"Editor's Easy Chair"

April, 1853

Harper's New Monthly Magazine



The new year thrives like the old one, and spreads luxuriance, and wealth, like a carpet. The gold comes on in floods; steamships multiply week by week; banks rise up at street-corners like Aladdin palaces; new stocks cumber the brokers' lists; new equipages throng the streets; new bonnets greet the April sunshine; new firms grace the brown fronts of Courtlandt street; new debts and profits quicken the stir of trade; and new churches--here and there--lift a warning finger of stone, from this ripening world to the world that is ripening above.
 

Seriously, for a moment--if we in our careless way, and with a cigar upon our lips, can hazard a serious reflection--whither is all this growth, and quick succulence of the opening year to tend? Is moderation all gone by? Will the fast Californians trample us down utterly? Is a man good for nothing, if he win no coat of gold? Is steam to drive our quiet coaching to the wall? Must ships tear their rent through ocean at fifteen knots the hour, or be condemned?
 

Where is old, slow-paced learning to stand if it stands at all? And what, pray, is to become of ancient quietude of manner and of life? For ourselves, we feel out of breath. We grow afraid to show our thread-bare coat in the street. We hide our old books. We blush for our old silver tea set. We fear the contrast even of our plain-bound Bible with some new Scriptural book, or the lectures of some new Dr. ----- Parker.

 "FAST," is the word: and it irks us terribly. Society is tumbling "ahead" neck and heels. We grow dizzy with watching it. We seek for quiet streets, where we may stretch our office limbs into healthful warmth, and we are horrified with some new line of omnibuses, or crazed by the infernal music of some "fine, athletic company of target-shooters." Our old friends that we counted on, four years back, for a quiet sit-down or a cheerful rubber at whist, in a cozy parlor, twelve by fifteen, have all moved up town, equipped their daughters with guitars, and grown bloated with "Caloric," or with "Spirits."
 

The terrible glitter of the mines has crept into every fashion of life; tables glitter with galvanized plate; hotels glitter with vanity-teaching mirrors; boats glitter with chandeliers and stained glass; churches glitter with guilt crosses, and guilty clergy; wives glitter in showy diamonds and daughters; and home itself is glittering with this awful gold-guiltiness!
 

Seriously, is it to time to think whether we are upon the whole, making the new-coming wealth count toward the healthy development of character, and to the permanence and the advancement of what is most prized in domestic and in social life? Are we not, between steam and gold, growing into a mechanical and outside life--very rapid, to be sure, and very splendid; but not doing much to ennoble taste, and to build up those best bulwarks of any really strong people--cheerful and contented firesides?
 

Take your hair-brained Californian, steaming away from all the influences of the good old estate, and making money, and modeling character, among unshaven gold-diggers, and godless gamblers--with not so much religion about him as "sees God in clouds," and in what way does he grow fitting to be father of honest citizens?
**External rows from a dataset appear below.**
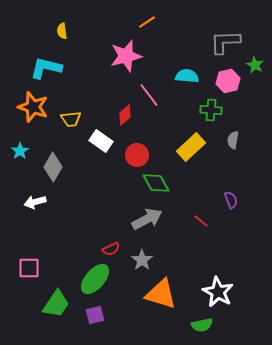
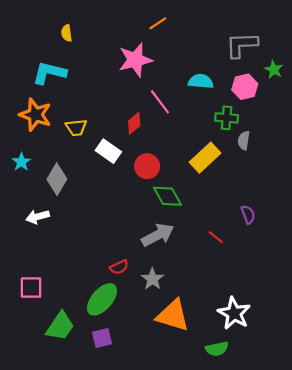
gray semicircle: (233, 140) -> (244, 140), moved

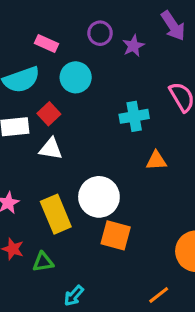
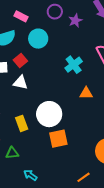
cyan cross: (134, 116) -> (74, 65), turned -30
yellow rectangle: (56, 214) -> (22, 123), size x0.7
orange square: (116, 235) -> (58, 139), turned -30
cyan arrow: (74, 296) -> (30, 175), turned 80

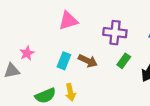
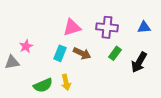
pink triangle: (68, 21) -> (72, 27), moved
 Or, Mr. Croesus, consider your daughter, whom you have cloaked in bedizenents that outshine every neighbor's daughter, making all your earnestness tend toward shrewd investments, and offering all your home thought as a sacrifice to the Moloch of mammon. Are you kindling in your child such aspirations, or such quiet virtues, as will make her the mother of any Washington, or indeed of any good fellow whatever?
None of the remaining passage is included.